▸ **What is expected**
Each entry should be duplicated verbatim; its pictures should not be.

▸ **Dataset entries**
┄┄┄┄┄┄┄┄┄┄
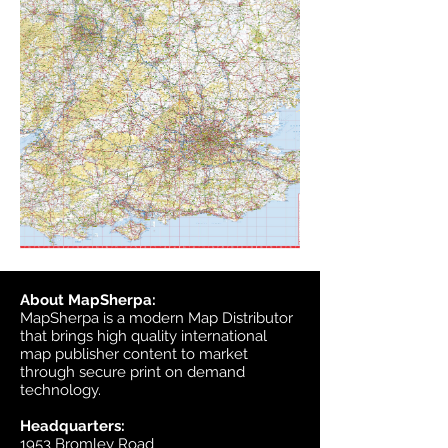
About MapSherpa:
MapSherpa is a modern Map Distributor
that brings high quality international
map publisher content to market
through secure print on demand
technology.
Headquarters:
1953 Bromley Road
┄┄┄┄┄┄┄┄┄┄
▸ **Exercise solution**
About MapSherpa:
MapSherpa is a modern Map Distributor
that brings high quality international
map publisher content to market
through secure print on demand
technology.
Headquarters:
1953 Bromley Road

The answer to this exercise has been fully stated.